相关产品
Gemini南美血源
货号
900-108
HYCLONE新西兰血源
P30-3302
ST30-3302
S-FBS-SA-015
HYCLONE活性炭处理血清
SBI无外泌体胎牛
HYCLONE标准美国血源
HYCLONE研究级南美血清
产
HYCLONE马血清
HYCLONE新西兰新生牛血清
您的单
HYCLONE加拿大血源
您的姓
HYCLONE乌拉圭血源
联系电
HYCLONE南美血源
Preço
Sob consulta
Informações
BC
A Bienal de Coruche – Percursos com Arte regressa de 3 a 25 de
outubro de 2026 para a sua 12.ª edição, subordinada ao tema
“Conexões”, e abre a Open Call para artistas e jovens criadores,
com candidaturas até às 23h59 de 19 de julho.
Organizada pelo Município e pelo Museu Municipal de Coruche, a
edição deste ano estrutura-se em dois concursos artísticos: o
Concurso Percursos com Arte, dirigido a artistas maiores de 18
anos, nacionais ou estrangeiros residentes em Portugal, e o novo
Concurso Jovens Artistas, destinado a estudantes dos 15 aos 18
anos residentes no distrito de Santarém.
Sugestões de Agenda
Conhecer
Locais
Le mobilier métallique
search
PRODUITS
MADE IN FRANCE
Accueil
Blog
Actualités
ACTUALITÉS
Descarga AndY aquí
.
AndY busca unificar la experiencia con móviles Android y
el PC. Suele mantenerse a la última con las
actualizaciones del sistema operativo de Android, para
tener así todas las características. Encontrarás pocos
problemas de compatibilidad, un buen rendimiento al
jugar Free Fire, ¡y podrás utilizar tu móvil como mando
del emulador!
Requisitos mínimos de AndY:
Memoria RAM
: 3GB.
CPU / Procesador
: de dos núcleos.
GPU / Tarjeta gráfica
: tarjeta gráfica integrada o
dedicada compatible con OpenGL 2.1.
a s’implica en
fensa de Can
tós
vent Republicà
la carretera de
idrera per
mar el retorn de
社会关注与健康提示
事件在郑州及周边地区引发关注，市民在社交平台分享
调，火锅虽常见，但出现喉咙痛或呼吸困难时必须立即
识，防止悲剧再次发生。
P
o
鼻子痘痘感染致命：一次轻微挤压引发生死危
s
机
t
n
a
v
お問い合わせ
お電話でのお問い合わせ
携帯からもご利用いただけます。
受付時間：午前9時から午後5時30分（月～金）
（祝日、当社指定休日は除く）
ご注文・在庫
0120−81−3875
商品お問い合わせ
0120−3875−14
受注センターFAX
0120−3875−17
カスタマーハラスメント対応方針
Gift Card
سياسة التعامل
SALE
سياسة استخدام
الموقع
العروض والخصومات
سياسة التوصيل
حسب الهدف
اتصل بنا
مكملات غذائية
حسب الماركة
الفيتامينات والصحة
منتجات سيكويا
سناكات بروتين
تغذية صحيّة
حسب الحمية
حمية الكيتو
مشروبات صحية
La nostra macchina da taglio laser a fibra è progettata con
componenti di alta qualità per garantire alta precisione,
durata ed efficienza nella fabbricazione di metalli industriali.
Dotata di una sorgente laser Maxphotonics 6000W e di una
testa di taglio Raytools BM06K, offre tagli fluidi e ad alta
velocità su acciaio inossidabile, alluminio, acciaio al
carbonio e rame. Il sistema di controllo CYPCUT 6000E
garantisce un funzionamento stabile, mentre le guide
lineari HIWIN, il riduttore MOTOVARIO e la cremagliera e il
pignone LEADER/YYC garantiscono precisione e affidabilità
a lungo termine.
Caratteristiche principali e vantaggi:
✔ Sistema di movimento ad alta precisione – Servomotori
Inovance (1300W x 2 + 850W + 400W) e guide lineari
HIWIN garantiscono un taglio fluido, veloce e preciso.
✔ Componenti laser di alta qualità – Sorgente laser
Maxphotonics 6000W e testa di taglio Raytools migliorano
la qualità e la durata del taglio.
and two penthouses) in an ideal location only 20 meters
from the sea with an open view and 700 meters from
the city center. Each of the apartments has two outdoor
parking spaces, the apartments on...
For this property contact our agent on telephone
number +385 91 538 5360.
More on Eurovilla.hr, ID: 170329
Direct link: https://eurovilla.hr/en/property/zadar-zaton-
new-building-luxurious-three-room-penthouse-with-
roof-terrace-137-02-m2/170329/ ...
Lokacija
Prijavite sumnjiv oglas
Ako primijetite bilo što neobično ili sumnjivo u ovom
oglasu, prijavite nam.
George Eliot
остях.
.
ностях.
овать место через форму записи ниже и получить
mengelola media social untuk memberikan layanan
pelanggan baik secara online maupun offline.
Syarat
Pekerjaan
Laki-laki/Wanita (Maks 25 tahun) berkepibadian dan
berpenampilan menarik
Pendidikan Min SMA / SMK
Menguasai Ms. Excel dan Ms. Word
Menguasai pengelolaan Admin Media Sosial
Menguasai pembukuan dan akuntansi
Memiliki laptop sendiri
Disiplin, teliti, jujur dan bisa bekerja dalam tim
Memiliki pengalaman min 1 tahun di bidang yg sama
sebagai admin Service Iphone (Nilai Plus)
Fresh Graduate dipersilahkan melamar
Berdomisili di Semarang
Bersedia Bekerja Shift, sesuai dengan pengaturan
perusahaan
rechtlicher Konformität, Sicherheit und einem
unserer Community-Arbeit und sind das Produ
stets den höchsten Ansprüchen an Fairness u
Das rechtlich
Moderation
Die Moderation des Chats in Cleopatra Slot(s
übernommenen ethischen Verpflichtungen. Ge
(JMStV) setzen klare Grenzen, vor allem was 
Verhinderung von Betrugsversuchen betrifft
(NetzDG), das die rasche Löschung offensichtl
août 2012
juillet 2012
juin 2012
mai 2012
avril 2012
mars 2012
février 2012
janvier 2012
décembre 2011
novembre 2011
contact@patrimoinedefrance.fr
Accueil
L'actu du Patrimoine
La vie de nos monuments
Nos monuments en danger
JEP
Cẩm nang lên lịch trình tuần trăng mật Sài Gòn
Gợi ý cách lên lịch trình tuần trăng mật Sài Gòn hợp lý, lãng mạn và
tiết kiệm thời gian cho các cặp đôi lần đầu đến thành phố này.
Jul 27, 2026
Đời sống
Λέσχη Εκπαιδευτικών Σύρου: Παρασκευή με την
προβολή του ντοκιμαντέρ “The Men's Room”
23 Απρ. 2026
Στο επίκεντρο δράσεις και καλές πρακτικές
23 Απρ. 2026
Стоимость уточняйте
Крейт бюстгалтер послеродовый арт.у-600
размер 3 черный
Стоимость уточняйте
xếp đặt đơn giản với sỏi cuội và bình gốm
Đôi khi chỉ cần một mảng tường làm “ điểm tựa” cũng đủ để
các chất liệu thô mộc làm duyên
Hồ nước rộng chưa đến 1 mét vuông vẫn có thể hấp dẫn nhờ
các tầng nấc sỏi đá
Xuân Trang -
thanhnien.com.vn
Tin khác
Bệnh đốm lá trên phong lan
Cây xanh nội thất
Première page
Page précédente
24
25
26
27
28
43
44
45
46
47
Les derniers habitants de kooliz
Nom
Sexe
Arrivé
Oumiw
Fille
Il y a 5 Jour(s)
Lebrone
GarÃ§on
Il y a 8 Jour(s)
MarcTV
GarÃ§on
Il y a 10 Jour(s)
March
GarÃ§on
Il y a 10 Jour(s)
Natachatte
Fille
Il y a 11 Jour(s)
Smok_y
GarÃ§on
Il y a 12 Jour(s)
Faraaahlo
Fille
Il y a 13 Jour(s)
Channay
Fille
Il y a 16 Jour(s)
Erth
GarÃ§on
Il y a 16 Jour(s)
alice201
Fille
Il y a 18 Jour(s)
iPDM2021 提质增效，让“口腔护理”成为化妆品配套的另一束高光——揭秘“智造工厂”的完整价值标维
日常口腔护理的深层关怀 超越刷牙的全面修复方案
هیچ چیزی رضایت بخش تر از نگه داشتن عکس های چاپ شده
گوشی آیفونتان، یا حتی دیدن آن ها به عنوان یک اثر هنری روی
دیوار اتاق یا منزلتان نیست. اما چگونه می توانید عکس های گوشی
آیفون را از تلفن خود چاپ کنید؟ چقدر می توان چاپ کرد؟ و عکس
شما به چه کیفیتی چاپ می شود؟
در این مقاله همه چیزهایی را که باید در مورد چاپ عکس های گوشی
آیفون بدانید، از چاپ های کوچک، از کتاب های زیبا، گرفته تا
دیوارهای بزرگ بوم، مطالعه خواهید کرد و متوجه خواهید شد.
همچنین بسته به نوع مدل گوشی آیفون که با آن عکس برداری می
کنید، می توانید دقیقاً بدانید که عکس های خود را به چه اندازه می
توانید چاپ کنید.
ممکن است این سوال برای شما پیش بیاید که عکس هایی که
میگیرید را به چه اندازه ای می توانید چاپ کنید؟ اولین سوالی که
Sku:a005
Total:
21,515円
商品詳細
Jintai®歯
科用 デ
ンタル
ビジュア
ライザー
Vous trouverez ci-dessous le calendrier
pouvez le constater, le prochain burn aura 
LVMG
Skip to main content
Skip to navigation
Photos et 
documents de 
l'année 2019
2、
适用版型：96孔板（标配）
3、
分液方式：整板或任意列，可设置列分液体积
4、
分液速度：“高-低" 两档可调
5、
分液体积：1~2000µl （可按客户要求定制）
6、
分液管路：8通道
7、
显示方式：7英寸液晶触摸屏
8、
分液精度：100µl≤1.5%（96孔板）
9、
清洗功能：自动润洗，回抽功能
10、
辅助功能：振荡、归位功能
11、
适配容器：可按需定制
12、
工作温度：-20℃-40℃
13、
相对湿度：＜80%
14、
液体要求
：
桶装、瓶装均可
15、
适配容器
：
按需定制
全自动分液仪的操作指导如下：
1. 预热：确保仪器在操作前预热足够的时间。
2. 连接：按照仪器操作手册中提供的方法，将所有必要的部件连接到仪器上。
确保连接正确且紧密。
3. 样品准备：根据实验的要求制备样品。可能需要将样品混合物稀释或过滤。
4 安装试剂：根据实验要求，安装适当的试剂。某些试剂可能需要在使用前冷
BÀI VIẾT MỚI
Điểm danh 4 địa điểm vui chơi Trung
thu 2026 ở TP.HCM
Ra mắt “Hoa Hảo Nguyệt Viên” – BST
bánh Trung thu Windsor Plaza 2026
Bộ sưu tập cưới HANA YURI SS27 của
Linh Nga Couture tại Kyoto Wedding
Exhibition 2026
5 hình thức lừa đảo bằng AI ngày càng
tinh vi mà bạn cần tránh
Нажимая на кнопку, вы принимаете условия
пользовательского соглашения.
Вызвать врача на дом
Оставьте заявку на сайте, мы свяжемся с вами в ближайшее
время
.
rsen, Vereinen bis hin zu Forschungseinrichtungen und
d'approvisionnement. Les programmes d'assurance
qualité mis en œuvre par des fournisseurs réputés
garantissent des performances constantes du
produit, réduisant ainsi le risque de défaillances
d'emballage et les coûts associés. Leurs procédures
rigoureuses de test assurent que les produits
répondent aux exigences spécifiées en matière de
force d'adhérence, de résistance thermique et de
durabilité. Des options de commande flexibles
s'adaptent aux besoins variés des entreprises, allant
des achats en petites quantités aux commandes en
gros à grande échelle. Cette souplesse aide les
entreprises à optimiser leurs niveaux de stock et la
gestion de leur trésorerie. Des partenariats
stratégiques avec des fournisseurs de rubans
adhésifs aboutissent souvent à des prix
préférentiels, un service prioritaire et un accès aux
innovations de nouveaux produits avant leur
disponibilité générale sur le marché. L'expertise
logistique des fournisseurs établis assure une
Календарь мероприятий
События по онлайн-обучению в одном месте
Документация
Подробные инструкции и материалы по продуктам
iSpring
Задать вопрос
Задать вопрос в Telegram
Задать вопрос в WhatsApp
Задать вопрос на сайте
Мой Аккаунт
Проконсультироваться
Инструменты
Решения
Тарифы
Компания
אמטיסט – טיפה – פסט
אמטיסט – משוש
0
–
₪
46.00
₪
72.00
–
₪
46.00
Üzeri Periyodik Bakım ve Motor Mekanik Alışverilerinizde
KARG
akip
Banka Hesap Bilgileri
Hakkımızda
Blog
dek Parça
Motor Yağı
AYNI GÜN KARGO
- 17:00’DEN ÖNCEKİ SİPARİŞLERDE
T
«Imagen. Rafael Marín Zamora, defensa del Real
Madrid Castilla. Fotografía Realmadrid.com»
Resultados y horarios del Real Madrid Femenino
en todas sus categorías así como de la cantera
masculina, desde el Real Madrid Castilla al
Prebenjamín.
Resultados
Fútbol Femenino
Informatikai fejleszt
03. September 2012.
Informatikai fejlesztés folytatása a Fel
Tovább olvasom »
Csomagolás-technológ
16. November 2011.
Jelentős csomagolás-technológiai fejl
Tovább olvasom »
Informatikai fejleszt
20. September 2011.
========
◆ **TASK GOAL**
Retype, exactly and in full, the listing from its first line to the one holding "anos, nacionais ou", both included.

◆ **RESULT BELOW**
相关产品
Gemini南美血源
货号
900-108
HYCLONE新西兰血源
P30-3302
ST30-3302
S-FBS-SA-015
HYCLONE活性炭处理血清
SBI无外泌体胎牛
HYCLONE标准美国血源
HYCLONE研究级南美血清
产
HYCLONE马血清
HYCLONE新西兰新生牛血清
您的单
HYCLONE加拿大血源
您的姓
HYCLONE乌拉圭血源
联系电
HYCLONE南美血源
Preço
Sob consulta
Informações
BC
A Bienal de Coruche – Percursos com Arte regressa de 3 a 25 de
outubro de 2026 para a sua 12.ª edição, subordinada ao tema
“Conexões”, e abre a Open Call para artistas e jovens criadores,
com candidaturas até às 23h59 de 19 de julho.
Organizada pelo Município e pelo Museu Municipal de Coruche, a
edição deste ano estrutura-se em dois concursos artísticos: o
Concurso Percursos com Arte, dirigido a artistas maiores de 18
anos, nacionais ou estrangeiros residentes em Portugal, e o novo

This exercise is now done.